Opiates are an opium derivative. Opiates typically mirror the effects of morphine. Consequently, opiates are the main class of drugs used to treat pain. Fentanyl, codeine, hydrocodone and oxycodone all fall under the opiate category.
Pain sometimes becomes rather difficult to treat. With increasing pain, users will usually increase their dosage. To keep the pain at bay for longer periods, the dosage may exceed the recommended levels, paving the way for opiate addiction. Opiates, when taken, give users a feeling of euphoria, hence the ease of addiction.
How is opiate addiction treated?
In the past, opiate addiction, specifically heroin, was treated using methadone.
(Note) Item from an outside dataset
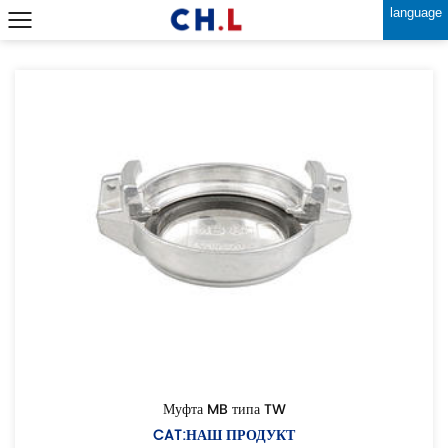
language
Муфта MB типа TW
CAT:НАШ ПРОДУКТ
However, the success rate for methadone treatment has not been satisfactory. Methadone is effective against weaning off users from heroin. Be that as it may, methadone can be abused to replicate the same effects of euphoria.
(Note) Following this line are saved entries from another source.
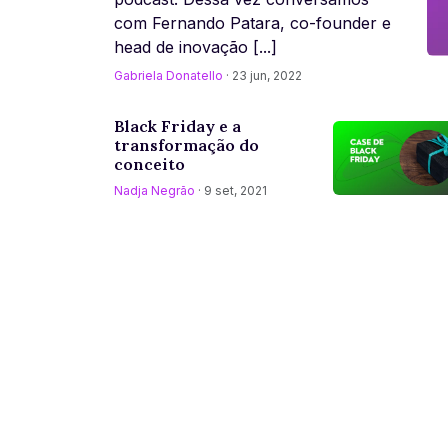
com Fernando Patara, co-founder e
head de inovação [...]
Gabriela Donatello
· 23 jun, 2022
Black Friday e a
transformação do
conceito
Nadja Negrão
· 9 set, 2021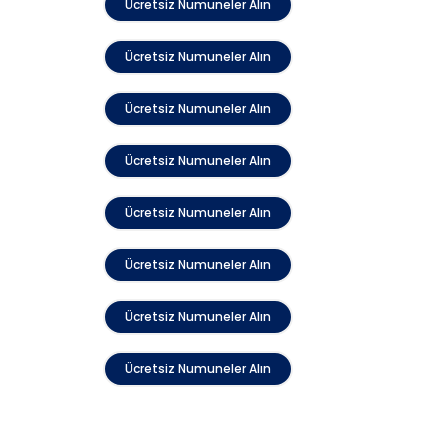
Ücretsiz Numuneler Alın
Ücretsiz Numuneler Alın
Ücretsiz Numuneler Alın
Ücretsiz Numuneler Alın
Ücretsiz Numuneler Alın
Ücretsiz Numuneler Alın
Ücretsiz Numuneler Alın
Ücretsiz Numuneler Alın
If taken in large doses, methadone overdose may cause low blood pressure, nausea, and coma.
Even though the instances of overdose are not too common, methadone treatment is not 100% foolproof.
How is Buprenorphine used?
2002 was a good year. The Drug Addiction Treatment Act of 2002 allowed doctors to prescribe narcotics from Schedule 3 to 5 to treat opioid addiction. Unlike methadone, Buprenorphine could be accessed and administered anywhere as long as a qualified physician oversaw the whole process.
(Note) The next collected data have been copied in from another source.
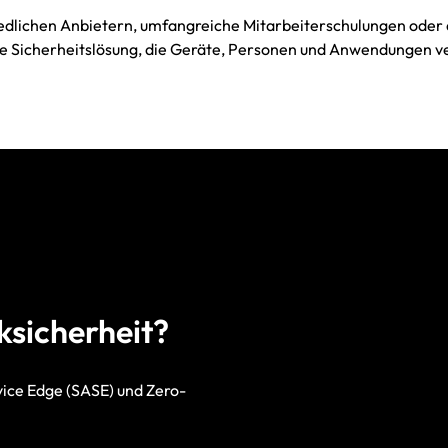
iedlichen Anbietern, umfangreiche Mitarbeiterschulungen oder 
Sicherheitslösung, die Geräte, Personen und Anwendungen ve
ksicherheit?
vice Edge (SASE) und Zero-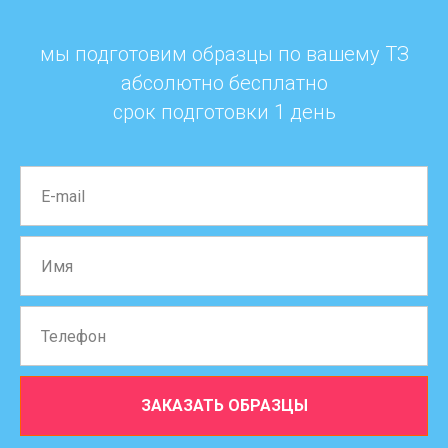
мы подготовим образцы по вашему ТЗ
абсолютно бесплатно
срок подготовки 1 день
ЗАКАЗАТЬ ОБРАЗЦЫ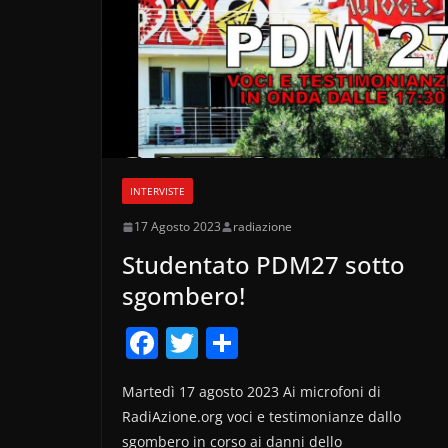
INTERVISTE
17 Agosto 2023
radiazione
Studentato PDM27 sotto
sgombero!
F
T
C
a
w
o
Martedì 17 agosto 2023 Ai microfoni di
c
itt
n
RadiAzione.org voci e testimonianze dallo
e
er
di
sgombero in corso ai danni dello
The FDA approved four main Buprenorphine products for use in medication-assisted treatment. Bunavail, Suboxone, Zubsolv and Transmucosal products that contain Buprenorphine. These drugs are either buccal films or tablets.
How does Buprenorphine work?
Buprenorphine is a partial agonist. This property makes it an excellent suppressor of respiratory depression if it is abused. Buprenorphine works effectively against combating symptoms of opioid withdrawal, lower opioid craving, decrease use, block the effects of opioids and help users get through treatment better. The partial agonist property reduces physical dependence, curb abuse and manage the withdrawal symptoms.
How is buprenorphine taken?
Buprenorphine can be administered anywhere in the presence of a certified doctor. It is administered intravenously. Oral administration is mostly ineffective as its absorption into the body is poor. The presence of a doctor is stressed because Buprenorphine treatment is a tri-stage procedure.
- Induction to Buprenorphine
Induction is when a patient is first put on the drug. The doctor is supposed to identify the most appropriate drug to use and depending on the last usage of opioids; the doctor administers the medicine. This stage is a vital stage as the wrong administration could exacerbate withdrawal symptoms.
- Stabilization through maintenance
After a user has reduced the usage or shows a lesser affinity for the problem drug, the doctor may find it fit to adjust the administration of Buprenorphine. While in the induction stage the drug is administered daily, in the second stage, the doctor may opt for alternating the days.
- Long Term Maintenance
Stage three is mainly monitoring stage. The dosage at stage 3 is steady, and this is the optimal time to initiate a medically supervised withdrawal. Rehab from here, can now be a little easier and the chances of relapse are drastically reduced.
Buprenorphine is an effective medication that is changing the rehab landscape. With the right care, Buprenorphine-assisted treatment could be exactly what you or your loved one needs.